2

Let's take the following examples:

  • 1(a). 子供の頃から、ずっとパリに行きたかった
  • 1(b). 子供の頃から、ずっとパリに行くのが夢でした
  • 2(a). 子供の頃から、パリに行きたかった
  • 2(b). 子供の頃から、パリに行くのが夢でした
  • 3(a). 子供の頃から、パリに行きたいです
  • 3(b). 子供の頃から、パリに行くのが夢です

From what I understand, if you use ずっと you have to stick with the タ形 because ずっと implicitely implies 子供の頃から、(今まで)ずっとパリに行きたかった. But, this is not the case when ずっと is not here in examples 2 and 3.

I would like to know whether examples 2(a), 2(b), 3(a), 3(b) are valid and natural and if we can interpret them the following way: 2(a) and 2(b) implies that from a young age the speaker wanted to go to Paris, however we don't know whether he did or not go to Paris at this point; however 3(a) and 3(b) implies that from a young age the speaker wants to go to Paris, and still has that dream, since he has yet to make it come true.

Is it correct?

0

As long as it is in the past tense it should be correct, so 3(a) and 3(b) are no go.

5
  • Thank you for your answer but my question is why is it so? Mar 8 '21 at 12:18
  • Where we would say I have wanted, in Japanese it would be said with past tense. Japanese is much more limited when it comes to time, so the usage of past tense is used more flexible than English. The ていた form is also useful here. To address the part of your question about the point in the past, it says から so it shows that is continuing until now. If it just said 子供の頃、パリに行きたかった。 Then it would be clear it was something back in the past.
    – Mobiusx2
    Mar 8 '21 at 12:23
  • I also think that's the reason (から) points to some time in the past but I'll wait for crossvalidation. Mar 8 '21 at 12:45
  • niwasaburoo.amebaownd.com/posts/5738196 (23.2) Tends to suggest that even with ずっと the る形 can be used. Mar 8 '21 at 17:30
  • Someone asked a similar question albeit in Japanese on iTalki. italki.com/post/question-226214?hl=ja
    – Mobiusx2
    Mar 8 '21 at 23:41
0

Only 3(a) sounds somewhat unnatural - by adding ずっと it sounds natural. Other than this one, they all sound perfectly fine.

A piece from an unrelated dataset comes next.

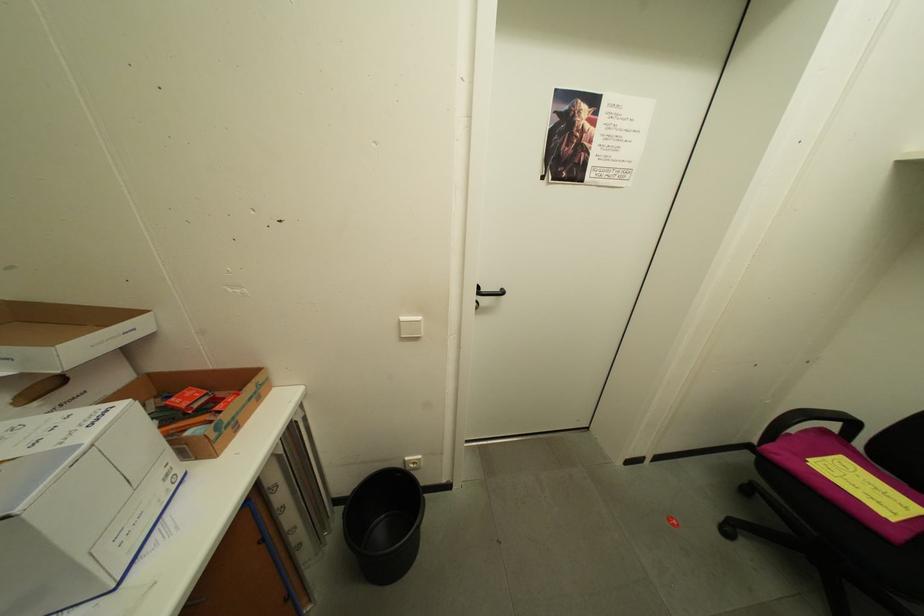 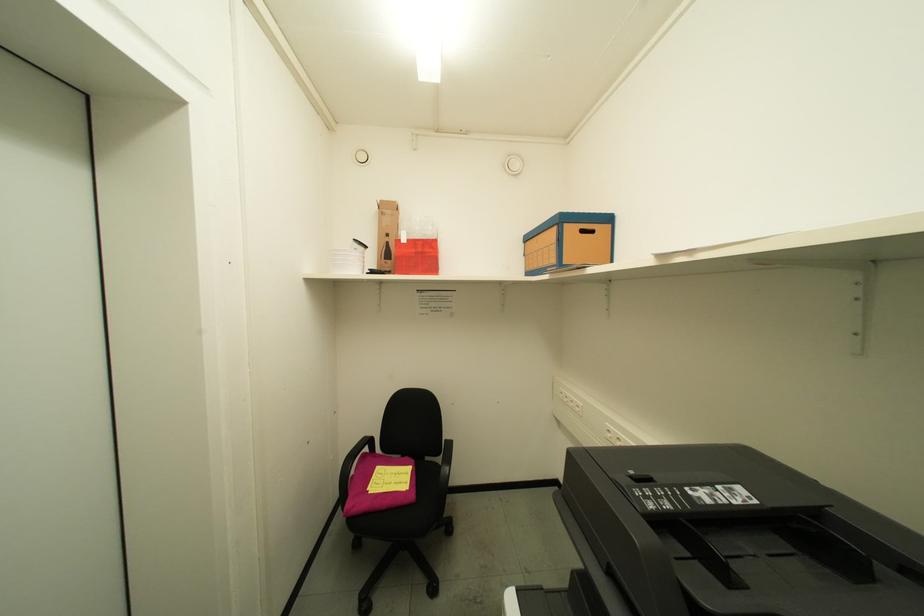 Question: The first image is from the beginning of the video and the second image is from the end. How did the camera likely rotate when shooting the video?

I would like to know whether examples 2(a), 2(b), 3(a), 3(b) are valid and natural and if we can interpret them the following way: 2(a) and 2(b) implies that from a young age the speaker wanted to go to Paris, however we don't know whether he did or not go to Paris at this point; however 3(a) and 3(b) implies that from a young age the speaker wants to go to Paris, and still has that dream, since he has yet to make it come true.

Yes. This is correct. In 1/2(a/b), it might also mean "I wanted to, but there's no hope anymore".